What would happen if I just vacuumed up all the wasps?

Well, it looks like there is something to discuss; you’re comparing apples with oranges; combustible dust finely dispersed in a cloud and exposed to potential sources of ignition is an explosion hazard - I’m not disagreeing with that at all, what I am questioning is whether flour being sucked up and collected together into the confined space of a vacuum cleaner bag is all that comparable - I don’t think it is.

Does anyone know if there have ever been any cases of vacuum cleaner dust ignition explosions?

Wasp story:

When I was a kid, my dad killed a ton of wasps one Sunday using a torch (propane, not an English flashlight). There was a big stone wall that had wasps/hornets/whatever nesting inside. The little bastards stung every kid on the block at one point or another that summer.

So my dad (a plumber) brought a big tank of propane and assorted fittings and hoses home. He got up before sunrise and set the torch up with visegrips as a holder and started the flame.

A small crowd eventually sat and watched as my dad adjusted things so that the wasps perished as they flew through the flame. I remember the PILE of charred remains. Very cool.

I’ve generally needed a baseball bat or a gun for the WASPs around my house, as they’re so large. I don’t think you could even suck up one of their babies…

Oh, you’re talking about the insects. Never mind.

I was wondering how long it would take before the obligatory W.A.S.P. joke appeared.

So energy inefficent and messy.

Instead, make Bundt cakes spiked with arsenic and take them around the neighborhood.

This was another helpful household hint from Mrs. Bing.

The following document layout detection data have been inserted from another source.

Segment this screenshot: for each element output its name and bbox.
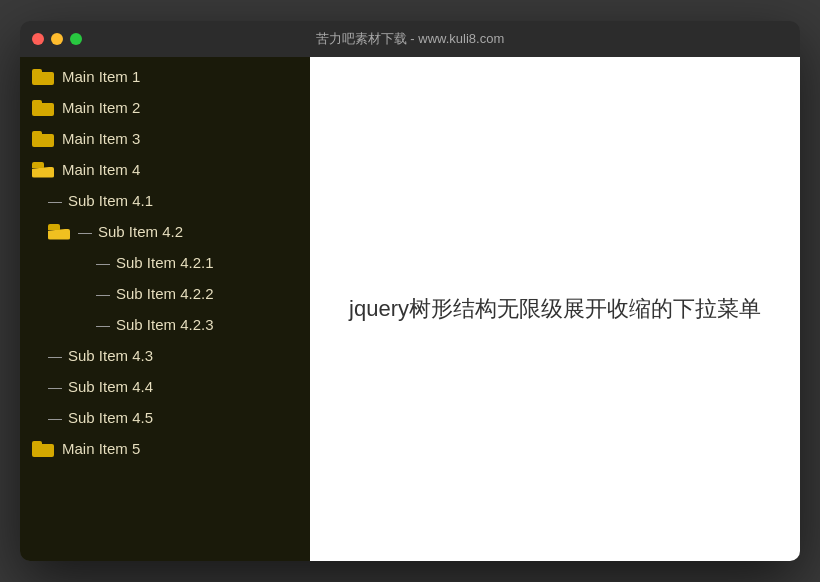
tree-item-label: Sub Item 4.2 <box>98 223 183 240</box>
tree-item-sub43[interactable]: —Sub Item 4.3 <box>20 340 310 371</box>
tree-item-label: Sub Item 4.2.2 <box>116 285 214 302</box>
tree-item-label: Sub Item 4.5 <box>68 409 153 426</box>
folder-open-icon <box>32 162 54 178</box>
tree-item-label: Main Item 5 <box>62 440 140 457</box>
close-button[interactable] <box>32 33 44 45</box>
dash-prefix: — <box>48 379 62 395</box>
tree-item-label: Main Item 1 <box>62 68 140 85</box>
main-panel-text: jquery树形结构无限级展开收缩的下拉菜单 <box>349 294 761 324</box>
tree-item-main1[interactable]: Main Item 1 <box>20 61 310 92</box>
maximize-button[interactable] <box>70 33 82 45</box>
tree-item-sub44[interactable]: —Sub Item 4.4 <box>20 371 310 402</box>
tree-item-sub42[interactable]: —Sub Item 4.2 <box>20 216 310 247</box>
folder-closed-icon <box>32 441 54 457</box>
sidebar: Main Item 1Main Item 2Main Item 3Main It… <box>20 57 310 561</box>
minimize-button[interactable] <box>51 33 63 45</box>
tree-item-label: Sub Item 4.3 <box>68 347 153 364</box>
dash-prefix: — <box>48 193 62 209</box>
folder-closed-icon <box>32 69 54 85</box>
tree-item-label: Main Item 4 <box>62 161 140 178</box>
tree-item-label: Sub Item 4.4 <box>68 378 153 395</box>
main-panel: jquery树形结构无限级展开收缩的下拉菜单 <box>310 57 800 561</box>
tree-item-main5[interactable]: Main Item 5 <box>20 433 310 464</box>
dash-prefix: — <box>78 224 92 240</box>
dash-prefix: — <box>96 255 110 271</box>
window-title: 苦力吧素材下载 - www.kuli8.com <box>316 30 505 48</box>
tree-item-label: Sub Item 4.2.3 <box>116 316 214 333</box>
traffic-lights <box>32 33 82 45</box>
dash-prefix: — <box>96 286 110 302</box>
tree-item-label: Sub Item 4.1 <box>68 192 153 209</box>
tree-item-main4[interactable]: Main Item 4 <box>20 154 310 185</box>
app-window: 苦力吧素材下载 - www.kuli8.com Main Item 1Main … <box>20 21 800 561</box>
folder-closed-icon <box>32 100 54 116</box>
tree-item-sub45[interactable]: —Sub Item 4.5 <box>20 402 310 433</box>
tree-item-sub421[interactable]: —Sub Item 4.2.1 <box>20 247 310 278</box>
tree-item-label: Sub Item 4.2.1 <box>116 254 214 271</box>
tree-item-label: Main Item 3 <box>62 130 140 147</box>
tree-item-sub423[interactable]: —Sub Item 4.2.3 <box>20 309 310 340</box>
tree-item-main3[interactable]: Main Item 3 <box>20 123 310 154</box>
titlebar: 苦力吧素材下载 - www.kuli8.com <box>20 21 800 57</box>
folder-closed-icon <box>32 131 54 147</box>
dash-prefix: — <box>48 410 62 426</box>
tree-item-label: Main Item 2 <box>62 99 140 116</box>
folder-open-icon <box>48 224 70 240</box>
content-area: Main Item 1Main Item 2Main Item 3Main It… <box>20 57 800 561</box>
dash-prefix: — <box>48 348 62 364</box>
dash-prefix: — <box>96 317 110 333</box>
tree-item-sub41[interactable]: —Sub Item 4.1 <box>20 185 310 216</box>
tree-item-main2[interactable]: Main Item 2 <box>20 92 310 123</box>
tree-item-sub422[interactable]: —Sub Item 4.2.2 <box>20 278 310 309</box>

From a story one of my friends told about her husband’s horrifying experience (from his POV) a hand held dust-buster would work just fine. A friend of his had a bee problem, and her husband always wanted to keep bees, so the two of them had a great idea - they’d use a dust-buster to vaccum the bees up, and he’d take them home. (what he thought he was going to do without a queen, I don’t know).

The plan worked great- for about 5 seconds. Sure, it vaccumed the bees in, at which point they were sucked so hard against the back of the dust buster that they were crushed. Every single bee. Her husband’s friend was pleased, but her husband was upset. They hadn’t taken the bees fragility into question before deciding on their course of action. Wasps are of a similar body structure so with a hard pastic vaccum and a powerful enough motor you too could have insect puree.

You need Tim “The Tool Man” Taylor to soup up one of these…it needs more power

I don’t know if they do wasps, but entomologists use specialized vacuum gadgets to collect flying insects. A friend of my sister sometimes hunts mosquitos along the roadside, and gets very strange looks from drivers going by as he’s shooting his 1920s-style death ray into the air.

And if I don’t? What are you going to do? Release the vacuums? Or the wasps? Or the vacuums with wasps inside of them and when you reverse the slow wasps fly out of their hoses?